Entries shown>

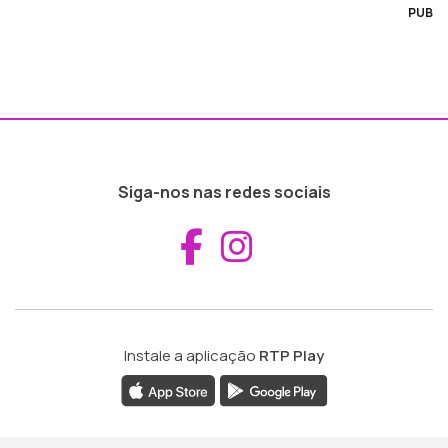
PUB
Siga-nos nas redes sociais
Aceder ao Fac
Aceder ao I
Instale a aplicação
RTP Play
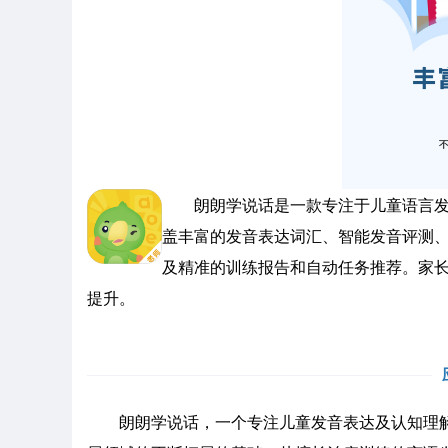
朗朗学说话是一款专注于儿童语言发展
盖丰富的发音表达词汇、智能发音评测
及精准的训练报告和自动任务推荐。家长
提升。
朗朗学说话，一个专注儿童发音表达及认知理解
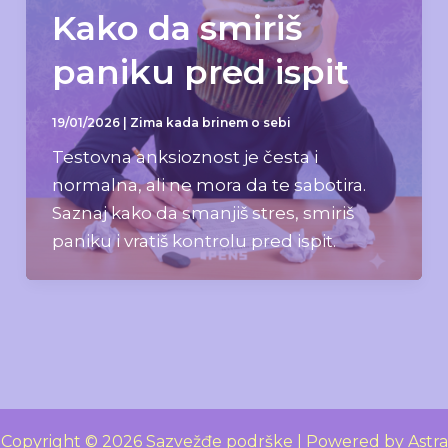
Kako da smiriš
paniku pred ispit
19/01/2026
|
Zima kada brinem o sebi
Testovna anksioznost je česta i
normalna, ali ne mora da te sabotira.
Saznaj kako da smanjiš stres, smiriš
paniku i vratiš kontrolu pred ispit.
Copyright © 2026 Sazvežđe podrške | Powered by
Astra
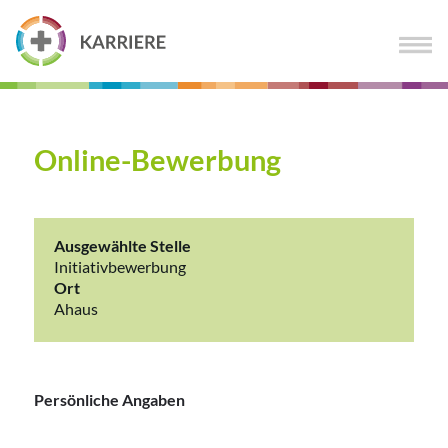
Online-Bewerbung
Ausgewählte Stelle
Initiativbewerbung
Ort
Ahaus
Persönliche Angaben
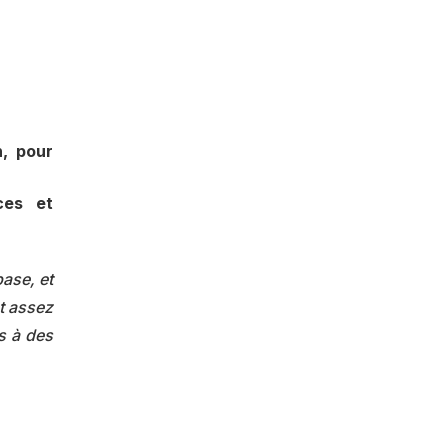
n, pour
ces et
ase, et
nt assez
es à des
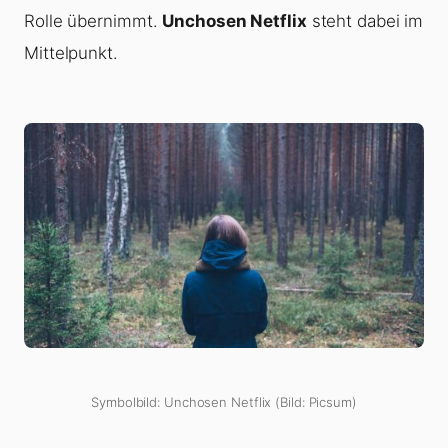
Rolle übernimmt.
Unchosen Netflix
steht dabei im
Mittelpunkt.
Symbolbild: Unchosen Netflix (Bild: Picsum)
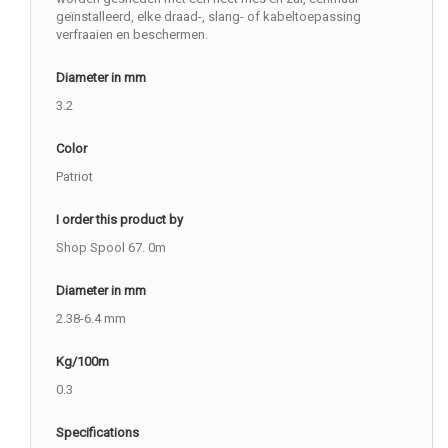
geïnstalleerd, elke draad-, slang- of kabeltoepassing
verfraaien en beschermen.
Diameter in mm
3.2
Color
Patriot
I order this product by
Shop Spool 67. 0m
Diameter in mm
2.38-6.4 mm
Kg/100m
0.3
Specifications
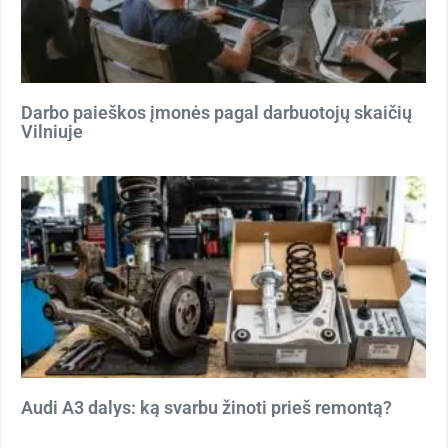
Darbo paieškos įmonės pagal darbuotojų skaičių
Vilniuje
Audi A3 dalys: ką svarbu žinoti prieš remontą?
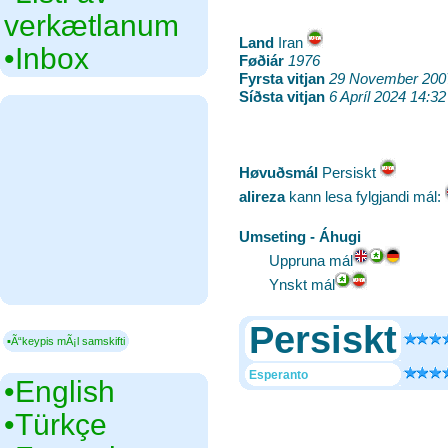
verkætlanum
Land
‎Iran
•‎Inbox
Føðiár
‎
1976
Fyrsta vitjan
‎
29 November 200
Síðsta vitjan
‎
6 Apríl 2024 14:32
Høvuðsmál
‎Persiskt
alireza
kann lesa fylgjandi mál:
Umseting - Áhugi
Uppruna mál
Ynskt mál
Persiskt
▪Ã“keypis mÃ¡l samskifti
Esperanto
•‎English
•‎Türkçe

Work to complete>
The lines running from the beginning of the listing above through the line that holds "Specifications" are to be duplicated exactly, both ends kept, pictures omitted.

Result for this task>
PUB
Siga-nos nas redes sociais
Aceder ao Fac
Aceder ao I
Instale a aplicação
RTP Play
朗朗学说话是一款专注于儿童语言发展
盖丰富的发音表达词汇、智能发音评测
及精准的训练报告和自动任务推荐。家长
提升。
朗朗学说话，一个专注儿童发音表达及认知理解
Kako da smiriš
paniku pred ispit
19/01/2026
|
Zima kada brinem o sebi
Testovna anksioznost je česta i
normalna, ali ne mora da te sabotira.
Saznaj kako da smanjiš stres, smiriš
paniku i vratiš kontrolu pred ispit.
Copyright © 2026 Sazvežđe podrške | Powered by
Astra
Online-Bewerbung
Ausgewählte Stelle
Initiativbewerbung
Ort
Ahaus
Persönliche Angaben
n, pour
ces et
ase, et
nt assez
es à des
Rolle übernimmt.
Unchosen Netflix
steht dabei im
Mittelpunkt.
Symbolbild: Unchosen Netflix (Bild: Picsum)
geïnstalleerd, elke draad-, slang- of kabeltoepassing
verfraaien en beschermen.
Diameter in mm
3.2
Color
Patriot
I order this product by
Shop Spool 67. 0m
Diameter in mm
2.38-6.4 mm
Kg/100m
0.3
Specifications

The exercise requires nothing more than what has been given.